##### DATA #####

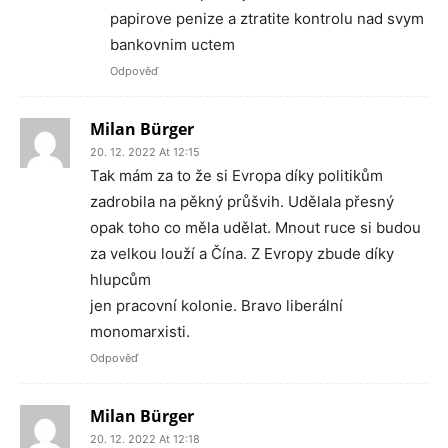
papirove penize a ztratite kontrolu nad svym
bankovnim uctem
Odpověď
Milan Bürger
20. 12. 2022 At 12:15
Tak mám za to že si Evropa díky politikům
zadrobila na pěkný průšvih. Udělala přesný
opak toho co měla udělat. Mnout ruce si budou
za velkou louží a Čína. Z Evropy zbude díky
hlupcům
jen pracovní kolonie. Bravo liberální
monomarxisti.
Odpověď
Milan Bürger
20. 12. 2022 At 12:18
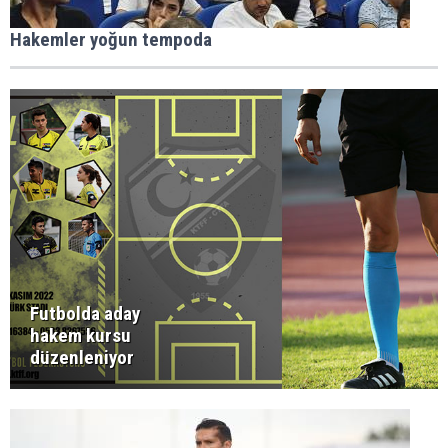
Hakemler yoğun tempoda
Futbolda aday
hakem kursu
düzenleniyor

#####

• [TASK PROMPT]: If a line of the data holds the string "díky", list it.

• [SOLUTION FOR THIS TASK]:
Tak mám za to že si Evropa díky politikům
za velkou louží a Čína. Z Evropy zbude díky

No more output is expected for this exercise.